_Task objective_.
Omitting all images, output the entries that follow exactly as written.

+++ Extracted information

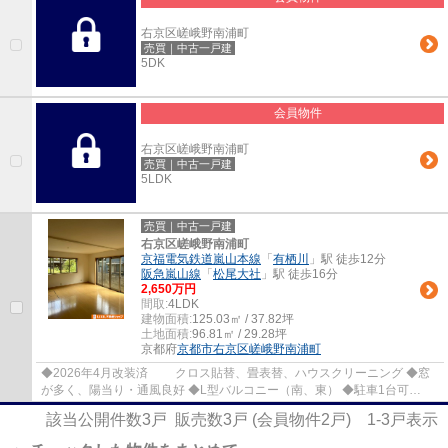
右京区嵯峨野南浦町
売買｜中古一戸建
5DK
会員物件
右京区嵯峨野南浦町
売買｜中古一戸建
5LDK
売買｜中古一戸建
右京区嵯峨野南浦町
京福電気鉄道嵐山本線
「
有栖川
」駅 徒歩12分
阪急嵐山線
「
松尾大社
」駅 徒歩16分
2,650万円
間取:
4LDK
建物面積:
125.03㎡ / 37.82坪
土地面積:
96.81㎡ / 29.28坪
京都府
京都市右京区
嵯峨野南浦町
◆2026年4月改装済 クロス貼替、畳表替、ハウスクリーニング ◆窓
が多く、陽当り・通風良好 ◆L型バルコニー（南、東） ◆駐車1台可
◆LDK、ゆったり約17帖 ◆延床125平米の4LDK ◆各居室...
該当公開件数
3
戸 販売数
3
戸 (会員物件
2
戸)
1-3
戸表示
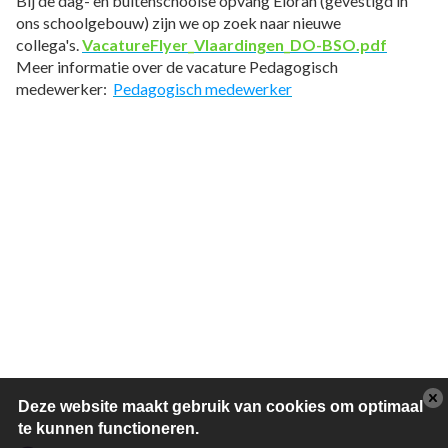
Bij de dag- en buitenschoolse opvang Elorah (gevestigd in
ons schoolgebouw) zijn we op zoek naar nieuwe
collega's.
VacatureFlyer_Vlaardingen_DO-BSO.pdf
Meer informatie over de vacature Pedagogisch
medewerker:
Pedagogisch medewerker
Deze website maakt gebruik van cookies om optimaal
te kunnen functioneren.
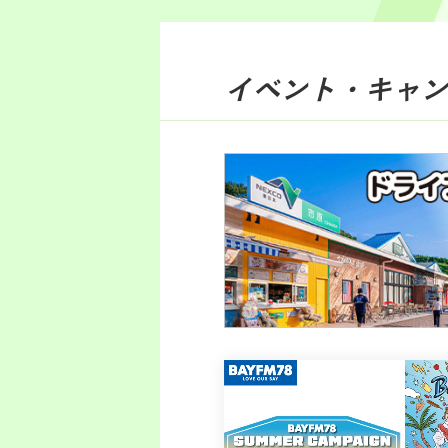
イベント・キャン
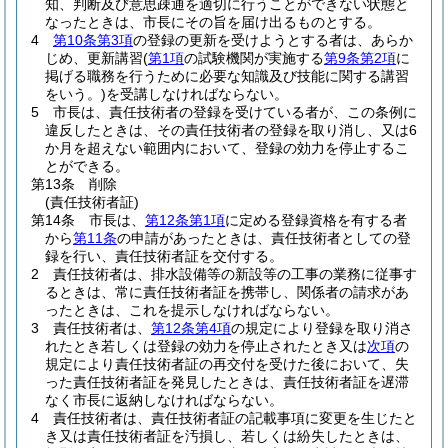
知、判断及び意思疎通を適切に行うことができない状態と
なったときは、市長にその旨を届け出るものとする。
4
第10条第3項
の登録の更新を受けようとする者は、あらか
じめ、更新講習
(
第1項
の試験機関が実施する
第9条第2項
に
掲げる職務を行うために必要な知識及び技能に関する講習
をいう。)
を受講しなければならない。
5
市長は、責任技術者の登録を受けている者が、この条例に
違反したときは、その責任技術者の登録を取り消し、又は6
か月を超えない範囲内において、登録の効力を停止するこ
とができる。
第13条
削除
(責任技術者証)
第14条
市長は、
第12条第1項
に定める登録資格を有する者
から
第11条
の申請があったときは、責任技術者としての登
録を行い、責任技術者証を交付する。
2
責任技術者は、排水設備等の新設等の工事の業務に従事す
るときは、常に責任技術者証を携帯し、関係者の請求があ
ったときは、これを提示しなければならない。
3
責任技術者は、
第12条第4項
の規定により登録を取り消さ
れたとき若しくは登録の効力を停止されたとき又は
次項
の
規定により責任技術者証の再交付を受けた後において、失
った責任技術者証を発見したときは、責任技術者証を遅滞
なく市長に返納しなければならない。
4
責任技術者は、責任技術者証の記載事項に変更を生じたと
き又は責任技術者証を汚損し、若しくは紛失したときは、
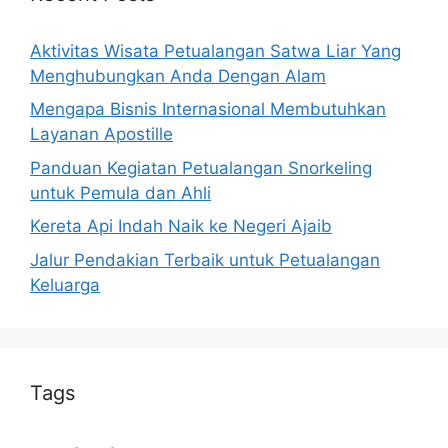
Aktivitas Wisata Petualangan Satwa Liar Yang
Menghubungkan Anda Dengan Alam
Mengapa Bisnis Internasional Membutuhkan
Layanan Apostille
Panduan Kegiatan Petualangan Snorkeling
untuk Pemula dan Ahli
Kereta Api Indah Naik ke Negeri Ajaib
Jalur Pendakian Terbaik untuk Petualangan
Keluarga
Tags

++++++

_The answer_.
右京区嵯峨野南浦町
売買｜中古一戸建
5DK
会員物件
右京区嵯峨野南浦町
売買｜中古一戸建
5LDK
売買｜中古一戸建
右京区嵯峨野南浦町
京福電気鉄道嵐山本線
「
有栖川
」駅 徒歩12分
阪急嵐山線
「
松尾大社
」駅 徒歩16分
2,650万円
間取:
4LDK
建物面積:
125.03㎡ / 37.82坪
土地面積:
96.81㎡ / 29.28坪
京都府
京都市右京区
嵯峨野南浦町
◆2026年4月改装済 クロス貼替、畳表替、ハウスクリーニング ◆窓
が多く、陽当り・通風良好 ◆L型バルコニー（南、東） ◆駐車1台可
◆LDK、ゆったり約17帖 ◆延床125平米の4LDK ◆各居室...
該当公開件数
3
戸 販売数
3
戸 (会員物件
2
戸)
1-3
戸表示
Bij de dag- en buitenschoolse opvang Elorah (gevestigd in
ons schoolgebouw) zijn we op zoek naar nieuwe
collega's.
VacatureFlyer_Vlaardingen_DO-BSO.pdf
Meer informatie over de vacature Pedagogisch
medewerker:
Pedagogisch medewerker
Deze website maakt gebruik van cookies om optimaal
te kunnen functioneren.
イベント・キャン
知、判断及び意思疎通を適切に行うことができない状態と
なったときは、市長にその旨を届け出るものとする。
4
第10条第3項
の登録の更新を受けようとする者は、あらか
じめ、更新講習
(
第1項
の試験機関が実施する
第9条第2項
に
掲げる職務を行うために必要な知識及び技能に関する講習
をいう。)
を受講しなければならない。
5
市長は、責任技術者の登録を受けている者が、この条例に
違反したときは、その責任技術者の登録を取り消し、又は6
か月を超えない範囲内において、登録の効力を停止するこ
とができる。
第13条
削除
(責任技術者証)
第14条
市長は、
第12条第1項
に定める登録資格を有する者
から
第11条
の申請があったときは、責任技術者としての登
録を行い、責任技術者証を交付する。
2
責任技術者は、排水設備等の新設等の工事の業務に従事す
るときは、常に責任技術者証を携帯し、関係者の請求があ
ったときは、これを提示しなければならない。
3
責任技術者は、
第12条第4項
の規定により登録を取り消さ
れたとき若しくは登録の効力を停止されたとき又は
次項
の
規定により責任技術者証の再交付を受けた後において、失
った責任技術者証を発見したときは、責任技術者証を遅滞
なく市長に返納しなければならない。
4
責任技術者は、責任技術者証の記載事項に変更を生じたと
き又は責任技術者証を汚損し、若しくは紛失したときは、
Aktivitas Wisata Petualangan Satwa Liar Yang
Menghubungkan Anda Dengan Alam
Mengapa Bisnis Internasional Membutuhkan
Layanan Apostille
Panduan Kegiatan Petualangan Snorkeling
untuk Pemula dan Ahli
Kereta Api Indah Naik ke Negeri Ajaib
Jalur Pendakian Terbaik untuk Petualangan
Keluarga
Tags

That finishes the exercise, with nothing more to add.